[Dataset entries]
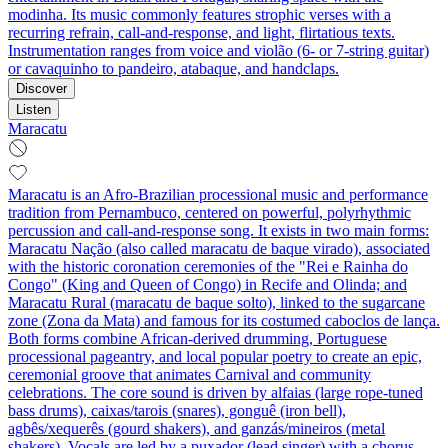
modinha. Its music commonly features strophic verses with a
recurring refrain, call‑and‑response, and light, flirtatious texts.
Instrumentation ranges from voice and violão (6‑ or 7‑string guitar)
or cavaquinho to pandeiro, atabaque, and handclaps.
Discover
Listen
Maracatu
Maracatu is an Afro-Brazilian processional music and performance
tradition from Pernambuco, centered on powerful, polyrhythmic
percussion and call-and-response song. It exists in two main forms:
Maracatu Nação (also called maracatu de baque virado), associated
with the historic coronation ceremonies of the "Rei e Rainha do
Congo" (King and Queen of Congo) in Recife and Olinda; and
Maracatu Rural (maracatu de baque solto), linked to the sugarcane
zone (Zona da Mata) and famous for its costumed caboclos de lança.
Both forms combine African-derived drumming, Portuguese
processional pageantry, and local popular poetry to create an epic,
ceremonial groove that animates Carnival and community
celebrations. The core sound is driven by alfaias (large rope-tuned
bass drums), caixas/tarois (snares), gonguê (iron bell),
agbês/xequerês (gourd shakers), and ganzás/mineiros (metal
shakers). Vocals are led by a puxador (lead singer) with a chorus,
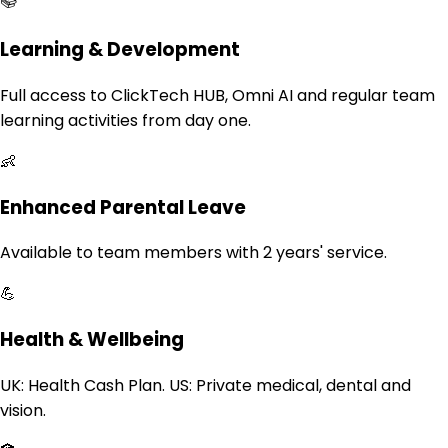
📚
Learning & Development
Full access to ClickTech HUB, Omni AI and regular team
learning activities from day one.
👶
Enhanced Parental Leave
Available to team members with 2 years' service.
💪
Health & Wellbeing
UK: Health Cash Plan. US: Private medical, dental and
vision.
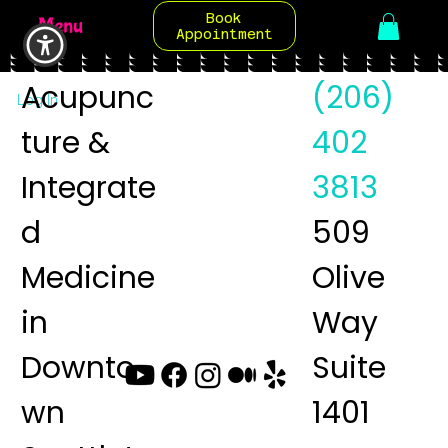
Book
Menu
Appointment
Acupunc
(206)
Log In
ture &
402
Integrate
3813
d
509
Medicine
Olive
in
Way
Downto
Suite
wn
1401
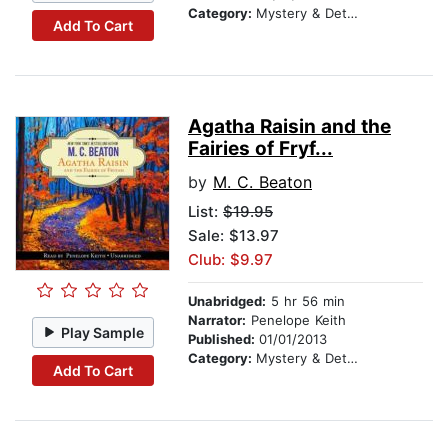
Category:
Mystery & Detective
Add To Cart
Agatha Raisin and the
Fairies of Fryf...
by
M. C. Beaton
List:
$19.95
Sale: $13.97
Club: $9.97
Unabridged:
5 hr 56 min
Narrator:
Penelope Keith
Play Sample
Published:
01/01/2013
Category:
Mystery & Detective
Add To Cart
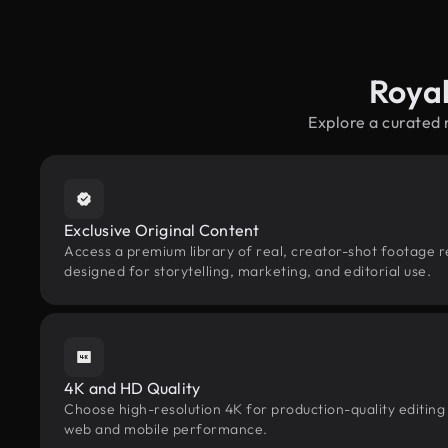
Roya
Explore a curated
Exclusive Original Content
Access a premium library of real, creator-shot footage 
designed for storytelling, marketing, and editorial use.
4K and HD Quality
Choose high-resolution 4K for production-quality editing
web and mobile performance.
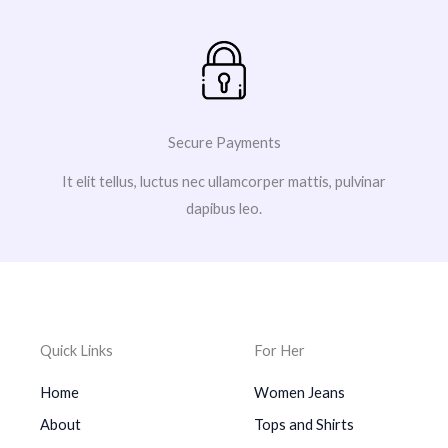
Secure Payments
It elit tellus, luctus nec ullamcorper mattis, pulvinar
dapibus leo.
Quick Links
For Her
Home
Women Jeans
About
Tops and Shirts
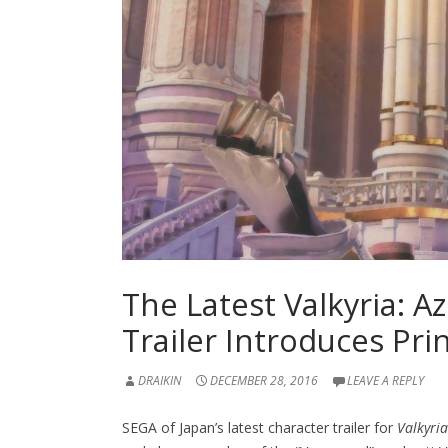
The Latest Valkyria: A
Trailer Introduces Pri
DRAIKIN
DECEMBER 28, 2016
LEAVE A REPLY
SEGA of Japan’s latest character trailer for
Valkyria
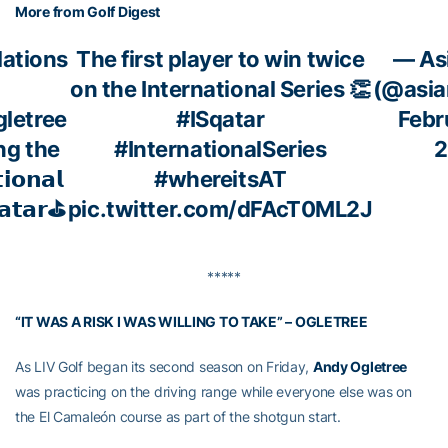
More from Golf Digest
ations
The first player to win twice
— As
on the International Series 👏
(@asia
letree
#ISqatar
Febr
ng the
#InternationalSeries
2
𝗶𝗼𝗻𝗮𝗹
#whereitsAT
𝗮𝘁𝗮𝗿⛳
pic.twitter.com/dFAcT0ML2J
*****
“IT WAS A RISK I WAS WILLING TO TAKE” – OGLETREE
As LIV Golf began its second season on Friday,
Andy Ogletree
was practicing on the driving range while everyone else was on
the El Camaleón course as part of the shotgun start.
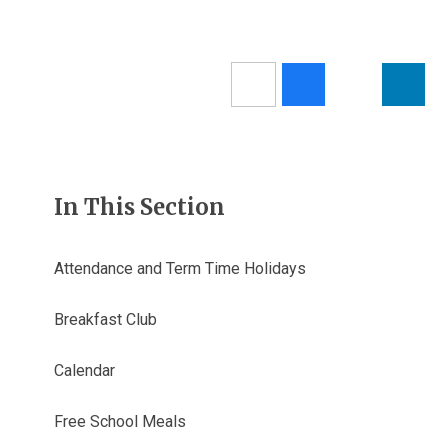
In This Section
Attendance and Term Time Holidays
Breakfast Club
Calendar
Free School Meals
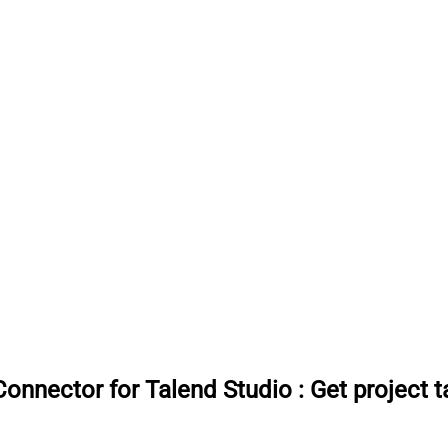
onnector for Talend Studio
:
Get project 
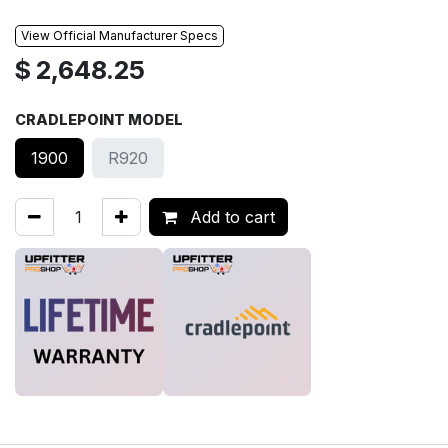
View Official Manufacturer Specs
$
2,648.25
CRADLEPOINT MODEL
1900
R920
Add to cart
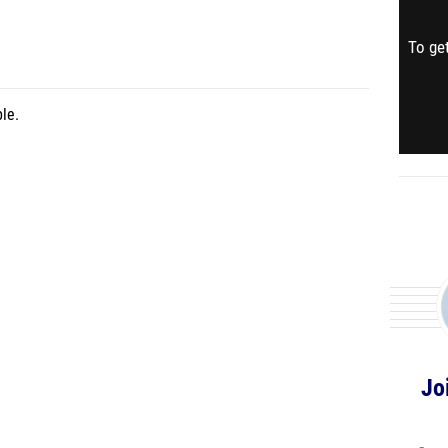
To get
le.
Jo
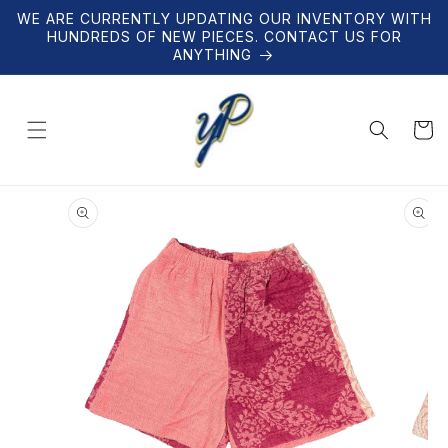
Skip to
WE ARE CURRENTLY UPDATING OUR INVENTORY WITH
content
HUNDREDS OF NEW PIECES. CONTACT US FOR
ANYTHING
Cart
Skip to
product
information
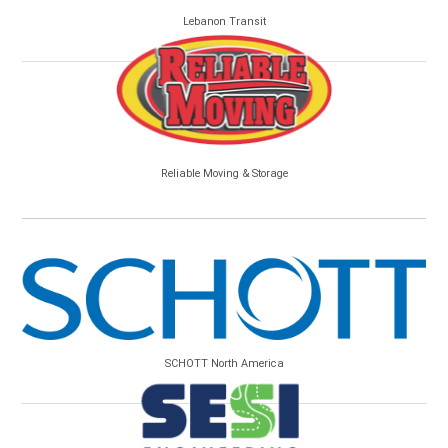
Lebanon Transit
Reliable Moving & Storage
SCHOTT North America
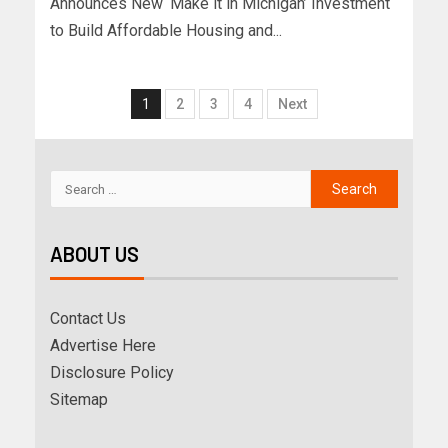
Announces New ‘Make it in Michigan’ Investment
to Build Affordable Housing and...
1
2
3
4
Next
ABOUT US
Contact Us
Advertise Here
Disclosure Policy
Sitemap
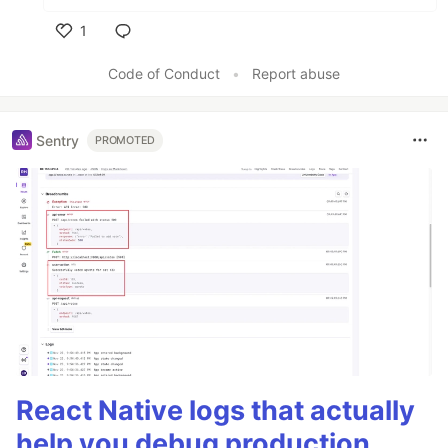
1
Like
Code of Conduct
•
Report abuse
Sentry
PROMOTED
React Native logs that actually
help you debug production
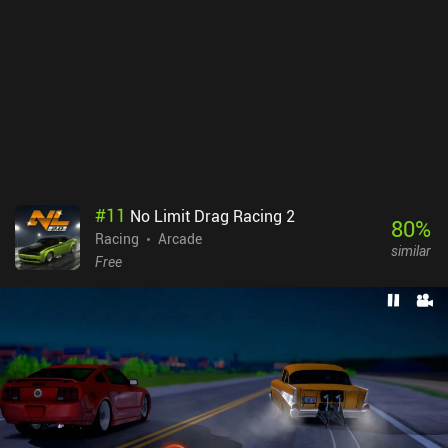
#
11
No Limit Drag Racing 2
80
%
Racing
Arcade
similar
Free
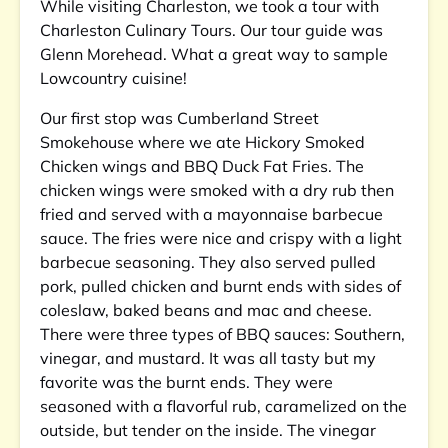
While visiting Charleston, we took a tour with
Charleston Culinary Tours. Our tour guide was
Glenn Morehead. What a great way to sample
Lowcountry cuisine!
Our first stop was Cumberland Street
Smokehouse where we ate Hickory Smoked
Chicken wings and BBQ Duck Fat Fries. The
chicken wings were smoked with a dry rub then
fried and served with a mayonnaise barbecue
sauce. The fries were nice and crispy with a light
barbecue seasoning. They also served pulled
pork, pulled chicken and burnt ends with sides of
coleslaw, baked beans and mac and cheese.
There were three types of BBQ sauces: Southern,
vinegar, and mustard. It was all tasty but my
favorite was the burnt ends. They were
seasoned with a flavorful rub, caramelized on the
outside, but tender on the inside. The vinegar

--- About this task ---
Starting with the line above that holds "Sale: $13.97", restate each line word for word up to and including the line that holds "Andy Ogletree". Drop the pictures.

--- Problem solution ---
Sale: $13.97
Club: $9.97
Unabridged:
5 hr 56 min
Narrator:
Penelope Keith
Play Sample
Published:
01/01/2013
Category:
Mystery & Detective
Add To Cart
Roya
Explore a curated
Exclusive Original Content
Access a premium library of real, creator-shot footage 
designed for storytelling, marketing, and editorial use.
4K and HD Quality
Choose high-resolution 4K for production-quality editing
web and mobile performance.
Secure Payments
It elit tellus, luctus nec ullamcorper mattis, pulvinar
dapibus leo.
Quick Links
For Her
Home
Women Jeans
About
Tops and Shirts
The Latest Valkyria: A
Trailer Introduces Pri
DRAIKIN
DECEMBER 28, 2016
LEAVE A REPLY
SEGA of Japan’s latest character trailer for
Valkyria
More from Golf Digest
ations
The first player to win twice
— As
on the International Series 👏
(@asia
letree
#ISqatar
Febr
ng the
#InternationalSeries
2
𝗶𝗼𝗻𝗮𝗹
#whereitsAT
𝗮𝘁𝗮𝗿⛳
pic.twitter.com/dFAcT0ML2J
*****
“IT WAS A RISK I WAS WILLING TO TAKE” – OGLETREE
As LIV Golf began its second season on Friday,
Andy Ogletree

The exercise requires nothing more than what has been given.